To tell you the truth, if he had 14 bolts instead of D70s that were free and he had extras laying around I'd take the 14 bolts but since it's D70s I'm taking the 70s. It all boils down to economics at this point in time.
I really don't think either one would brake under this truck anyway.

Well I found out that the 52 code on the door says it's a 4:10. This is great cause if it was a 3:07 that means it has a unique case design due to the larger pinion dia of the gears, forget it.
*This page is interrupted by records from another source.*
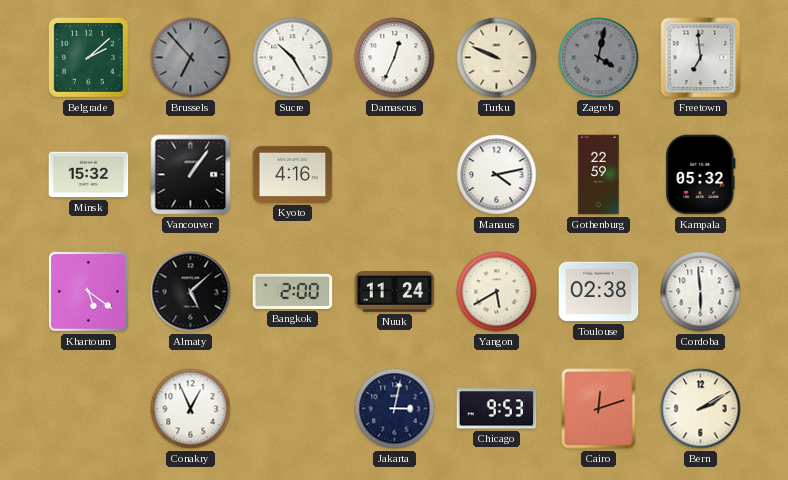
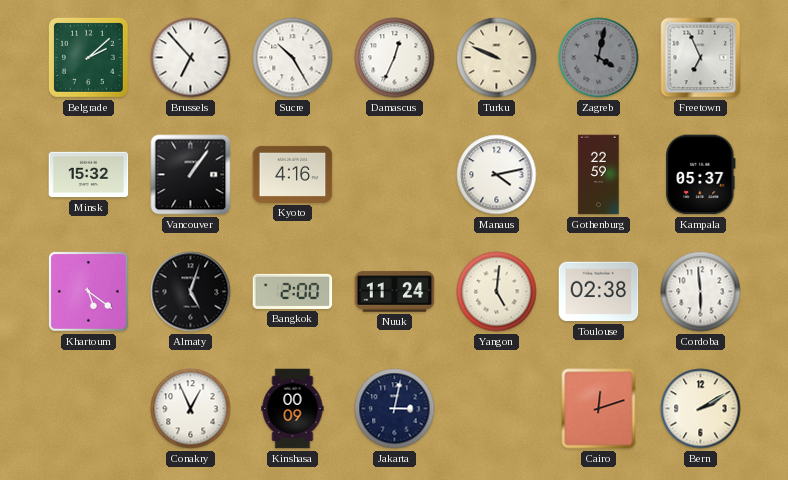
Brussels dial: grey -> white
Freetown: 6:59 -> 6:56
Kampala: 05:32 -> 05:37
Almaty: 5:08 -> 5:03
Yangon: 5:40 -> 5:01
Kinshasa: none -> 00:09
Chicago: 9:53 -> none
I'll see what I can do to keep the 8 lug 91EB cause I like the way the axle shaft is not supporting the weight of the truck with FF hubs. Like it's going to hurt it anyway with this light rig. But it sure would have a killer look to it. But who knows, time will tell.
I know the fact that the axle is free does not mean that a ton of money will still be dropped on this mod. That's if Joe hurrys up and gets the darn front end loader down there before the snow starts flying.
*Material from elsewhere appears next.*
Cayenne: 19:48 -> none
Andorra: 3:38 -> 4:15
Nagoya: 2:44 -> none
Yeah, I really like full float axles. IMO they should all be if it is a vehicle designed to carry anything or tow, that way all the axle shaft has to do is provide propulsion, not bear any weight. I have a 4.10 10.25 under my 250, and I've worked with a lot of 14 bolts and 60's. Last winter we converted my father in law's K-10 from having a pair of 10 bolts to 14 bolt FF rear and 8 lug D-44 front. We converted the 44 from 6 to 8 lug, it was as easy as swapping hubs, rotors and backing plates. Made the truck look 50 times better.

I smell more rod burning coming up.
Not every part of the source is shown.